Cosa Sono le Litanie e le Loro Radici Storiche

Con il termine "Litanie" si indicano suppliche, una forma di preghiera cristiana caratterizzata da una serie di invocazioni e risposte, spesso recitate in modo alternato tra un celebrante e l’assemblea. La parola deriva dal greco "litanéia", che significa "supplica" o "preghiera". Le litanie hanno radici molto antiche, già presenti nei primi secoli del cristianesimo, ma derivano anche da pratiche religiose precristiane, in cui si invocavano le divinità con formule ripetitive e cadenzate. Gli studiosi concordano sul fatto che l’origine della litania come forma specifica di preghiera cristiana risalga al IV secolo d.C. in Oriente, forse ad Antiochia, e da lì si diffuse nelle altre Chiese orientali. Testimonianze di litanie in forma collettiva, come invocazione agli abitanti del Paradiso, si trovano in testi greci dell’Asia Minore intorno al 400 d.C. Le più antiche litanie cristiane conosciute sono le "Litaniae majores" e le "Litaniae minores", legate a processioni penitenziali in uso già nel V secolo. Papa Gregorio Magno (590-604) utilizzò il termine "Litania" per indicare le grandi processioni di fedeli a Roma. La forma classica prevede l’enunciazione di titoli o invocazioni, a cui l’assemblea risponde con formule standard come "prega per noi" o "liberaci, Signore".

Le Litanie Lauretane: Storia e Sviluppo

Un ramo molto popolare sviluppatosi dalle Litanie è quello delle "Litanie Mariane" della Beata Vergine Maria.
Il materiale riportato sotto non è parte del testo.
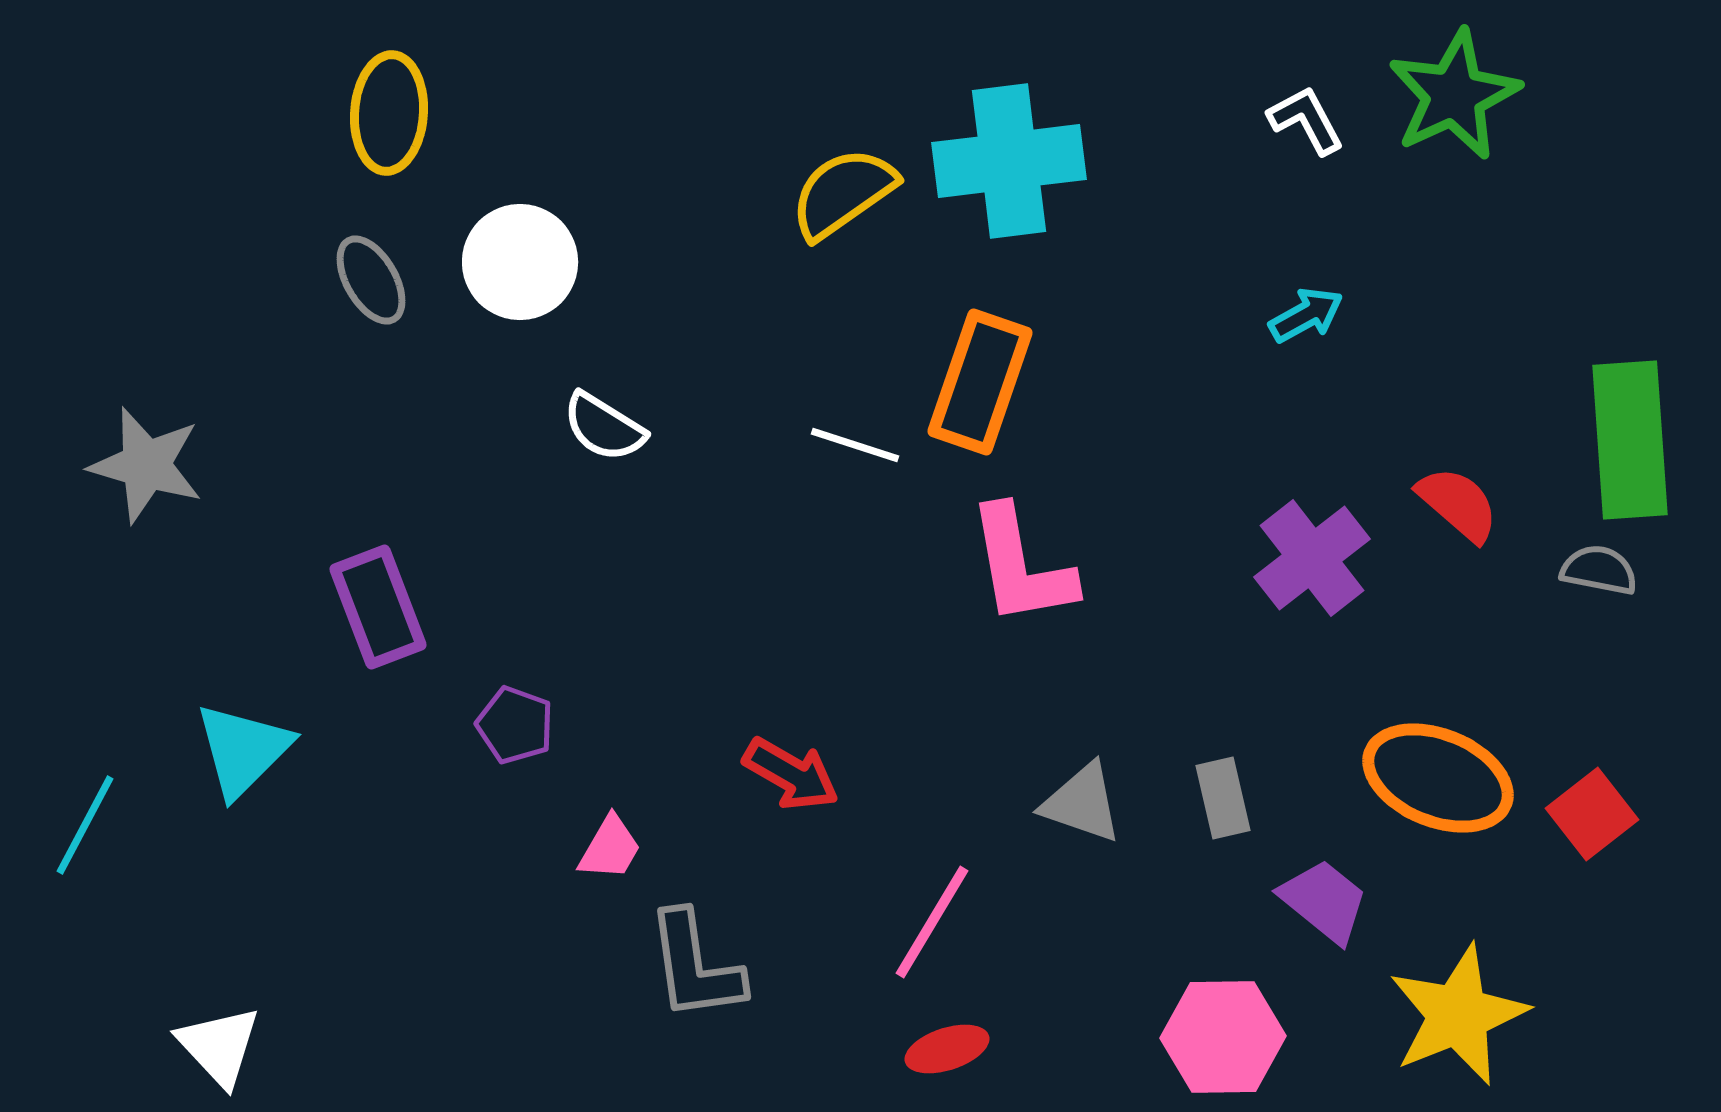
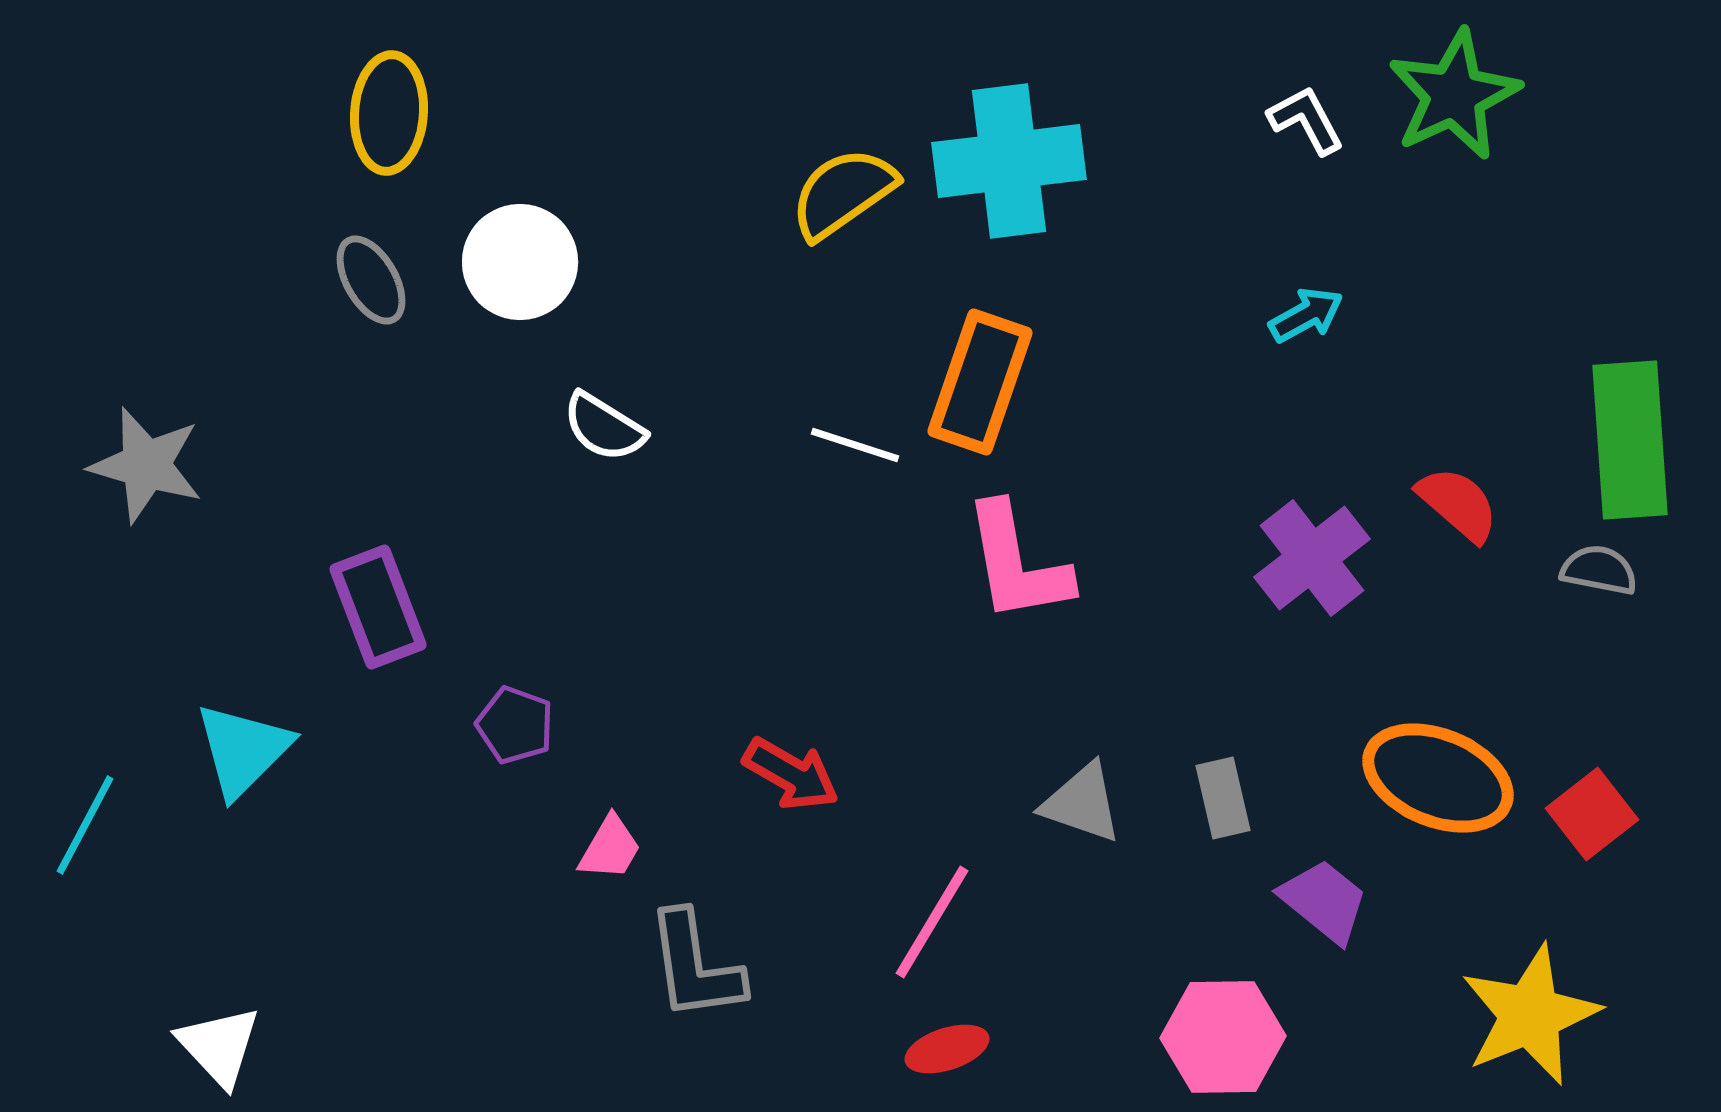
pink L-shape: moved 4 px left, 3 px up
yellow star: moved 72 px right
Le Litanie Lauretane devono il loro nome al Santuario della Santa Casa di Loreto, dove erano cantate regolarmente, soprattutto il sabato, già nel XVI secolo. Tuttavia, nella loro forma caratteristica e nel contenuto essenziale, le litanie "Lauretane" sono già attestate in un antico manoscritto del XII secolo, suggerendo che forse non nacquero direttamente nel celebre santuario delle Marche. Le Litanie si sviluppano a seguito della devozione tipicamente Mariana, in esse appunto si cantano le grazie elargite da Dio a Maria e il popolo canta festoso perché sa che quella gloria mariana lo riguarda personalmente attraverso il singolare "Sì" a Dio di ognuno. Le Litanie a Maria Santissima sono le più antiche che si conoscano, formatesi lentamente già dal IV secolo. Nel 1587, furono approvate ufficialmente da Sisto V, il quale eresse la Diocesi di Loreto facendo costruire la facciata del Santuario, e da quel momento sono ufficialmente conosciute come "Litanie Lauretane". Lungo i secoli, secondo i bisogni della Chiesa e lo sviluppo dottrinale del Magistero, sono state aggiunte altre invocazioni. L’ultima, "Regina della famiglia", è stata inserita per espressa volontà di Giovanni Paolo II, mentre "Regina della Pace" fu aggiunta da Benedetto XV per porre fine alla guerra mondiale. Alle Litanie Lauretane, nate proprio per la devozione alla Madonna di Loreto e dunque alla Madonna del Rosario nel XVI secolo, si aggiunsero quelle al Sacro Cuore di Gesù dopo le apparizioni del Cristo che diedero origine alla devozione al Sacro Cuore e alla Divina Misericordia, e poi anche quelle per San Giuseppe. A queste si uniscono anche quelle dei Santi.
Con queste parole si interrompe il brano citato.